Confidence of Americans in the country's economy jumped in January buoyed by a strong labor market with historically low unemployment, growing wages and an impressive performance by Wall Street in 2019.
Strong consumer confidence confirms U.S. economic stability and clearly indicates that the expansionary phase, which is currently at the historically longest 11.5 years, is here to stay.
Robust Consumer Confidence in January
On Jan 28, the conference board reported that its consumer confidence index for the month of January came in at 131.6, the highest since August 2019. The metric exceeded the consensus estimate of 128.8. Notably, December's index was also revised upward to 128.2 from 126.5 reported earlier. This clearly highlighted firmness in the U.S. economy.
The Present Situation Index, which gauges consumers’ views on current market conditions, climbed from 170.5 in December to 175.3. Moreover, the Expectations Index, which is a measure of consumers’ short-term (for the next six months) outlook for income, business and labor market conditions, increased to 102.5 from 100 in December.
Americans who said jobs were plentiful rose to 49% from 46.5%. The percentage that said jobs were hard to find fell to 11.6% from 13%. Americans claiming business conditions are “good” increased from 39.0% to 40.8%, while those claiming business conditions are “bad” decreased from 11.0% to 10.4%.
Notably, a similar-type of study known as consumer sentiment conducted by the University of Michigan reported that the preliminary index for January came in at 99.1, slightly below December's reading of 99.3. However, January's preliminary metric was the second-highest in the last eight months.
The U.S. GDP growth rate did not fall below 2% in the first three quarters of 2019, buoyed by strong consumer spending, which constitutes more than 70% of the economy. Additionally, a solid labor market and gradual wage growth offset the drop in business spending and manufacturing activities, generating 12% of U.S. GDP.

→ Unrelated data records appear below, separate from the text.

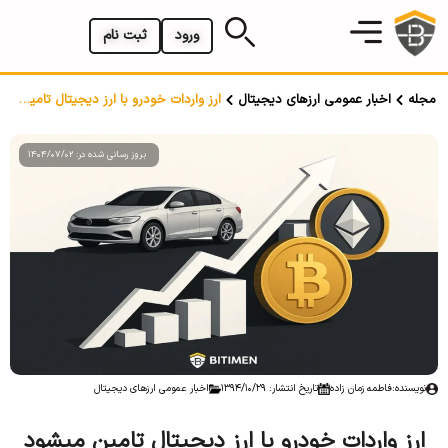
ورود
ثبت نام
مجله
اخبار عمومی ارزهای دیجیتال
ارز واردات خودرو با ارز دیجیتال تامین میشود
بروز رسانی شده در: 1404/07/02
نویسنده:
فاطمه زمان زاده
تاریخ انتشار: 1394/10/29
اخبار عمومی ارزهای دیجیتال
ارز واردات خودرو با ارز دیجیتال تامین میشود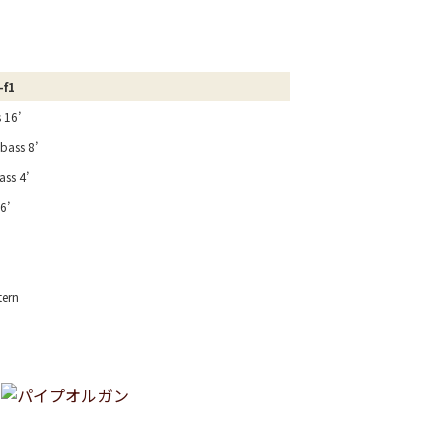
-f1
 16’
bass 8’
ass 4’
16’
tern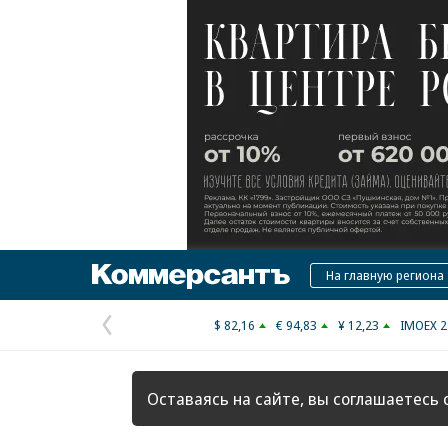
Коммерсантъ
На главную региона
$ 82,16
€ 94,83
¥ 12,23
IMOEX 2
Предыдущая
страница
Оставаясь на сайте, вы соглашаетесь 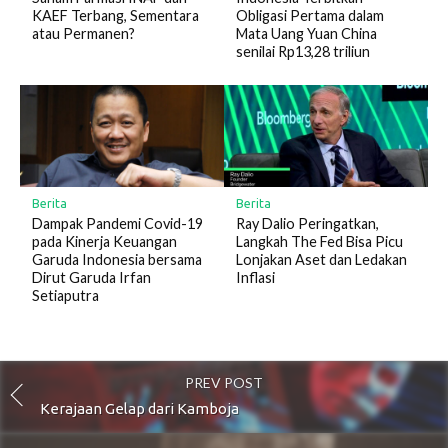
KAEF Terbang, Sementara
Obligasi Pertama dalam
atau Permanen?
Mata Uang Yuan China
senilai Rp13,28 triliun
Berita
Berita
Ray Dalio Peringatkan,
Dampak Pandemi Covid-19
Langkah The Fed Bisa Picu
pada Kinerja Keuangan
Lonjakan Aset dan Ledakan
Garuda Indonesia bersama
Inflasi
Dirut Garuda Irfan
Setiaputra
PREV POST
Kerajaan Gelap dari Kamboja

The recently signed phase-one trade deal between the United States and China has significantly cooled down the nearly two year old tariff war. Although a complete deal is not likely to be signed before the U.S. presidential election this November, the interim deal will at least help in restoring U.S. business confidence and global economic growth.

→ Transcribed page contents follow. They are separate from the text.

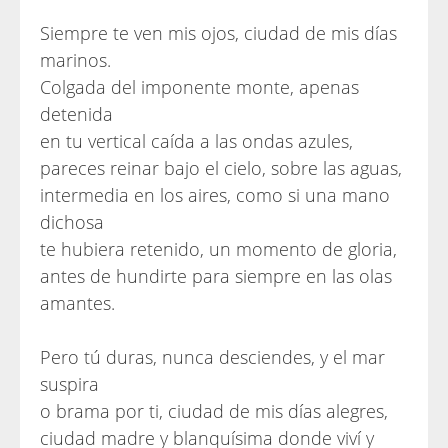
Siempre te ven mis ojos, ciudad de mis días
marinos.
Colgada del imponente monte, apenas
detenida
en tu vertical caída a las ondas azules,
pareces reinar bajo el cielo, sobre las aguas,
intermedia en los aires, como si una mano
dichosa
te hubiera retenido, un momento de gloria,
antes de hundirte para siempre en las olas
amantes.
Pero tú duras, nunca desciendes, y el mar
suspira
o brama por ti, ciudad de mis días alegres,
ciudad madre y blanquísima donde viví y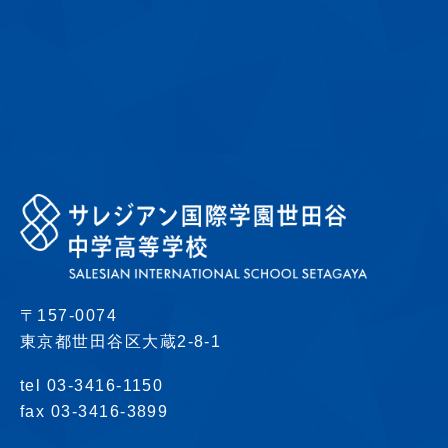
〒157-0074
東京都世田谷区大蔵2-8-1
tel 03-3416-1150
fax 03-3416-3899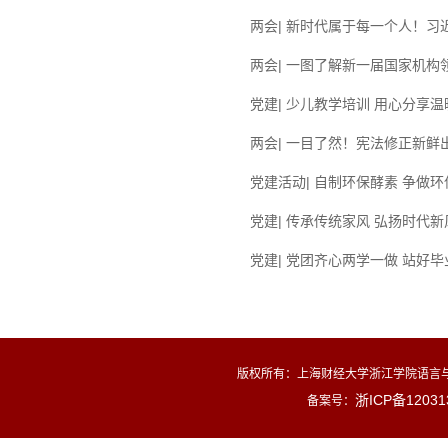
两会| 新时代属于每一个人！习
两会| 一图了解新一届国家机构
党建| 少儿教学培训 用心分享温
两会| 一目了然！宪法修正新鲜
党建活动| 自制环保酵素 争做
党建| 传承传统家风 弘扬时代新
党建| 党团齐心两学一做 站好
版权所有：
上海财经大学浙江学院语言与
浙ICP备12031
备案号：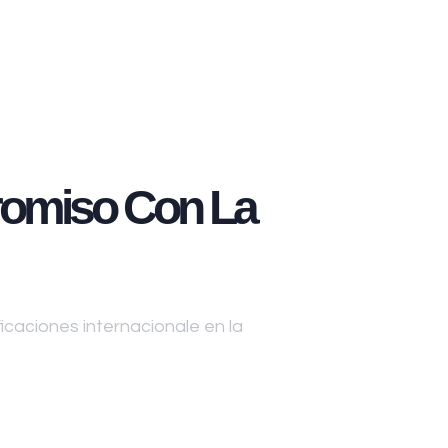
omiso Con La
caciones internacionale en la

Moreover, Fed’s timey intervention with a 75 basis point rate cut in 2019 boosted the economy and raised investors’ confidence. The Fed chair has reiterated his commitment to do whatever needed to support economic expansion and not raise interest rate until the inflation rate, which is currently at just 1.6%, crosses the Fed’s target level of 2%.
Our Top Picks
At this stage, it will be better to invest in consumer-centric stocks with strong growth potential. We narrowed down our search to five such stocks each carries a Zacks Rank #1 (Strong Buy). You can see the complete list of today’s Zacks #1 Rank stocks here.
The chart below shows the price performance of our five picks in the past three months.
Guess' Inc. (GES - Free Report) designs, markets, distributes and licenses lifestyle collections of apparel and accessories for men, women and children. It operates through five segments: Americas Retail, Americas Wholesale, Europe, Asia, and Licensing. The company has expected earnings growth of 27.7% for the current year. The Zacks Consensus Estimate for current-year earnings has moved 1.2% north over the last 30 days.
Genesco Inc. (GCO - Free Report) operates as a retailer and wholesaler of footwear, apparel and accessories. It operates through four segments: Journeys Group, Schuh Group, Johnston & Murphy Group, and Licensed Brands. The company has expected earnings growth of 12.3% for the current year. The Zacks Consensus Estimate for current-year earnings has moved 0.4% north over the last 30 days.
Chico's FAS Inc. (CHS - Free Report) operates as an omnichannel specialty retailer of women's private branded casual-to-dressy clothing, intimates, and complementary accessories. It operates under the Chico's, White House Black Market, and Soma brand names. The company has expected earnings growth of 125.7% for the current year. The Zacks Consensus Estimate for current-year earnings has moved 133.3% north over the last 30 days.
Denny's Corp. (DENN - Free Report) is one of the largest restaurant companies, operating moderately-priced restaurants. It owns and operates full-service restaurant chains under the Denny's brand. The company has expected earnings growth of 18.1% for the current year. The Zacks Consensus Estimate for current-year earnings has moved 1.3% north over the last 30 days.
Tempur Sealy International Inc. (TPX - Free Report) develops, manufactures, markets, and distributes bedding products. It operates through two segments, North America and International. The company has expected earnings growth of 46% for the current year. The Zacks Consensus Estimate for current-year earnings has moved 0.2% north over the last 30 days.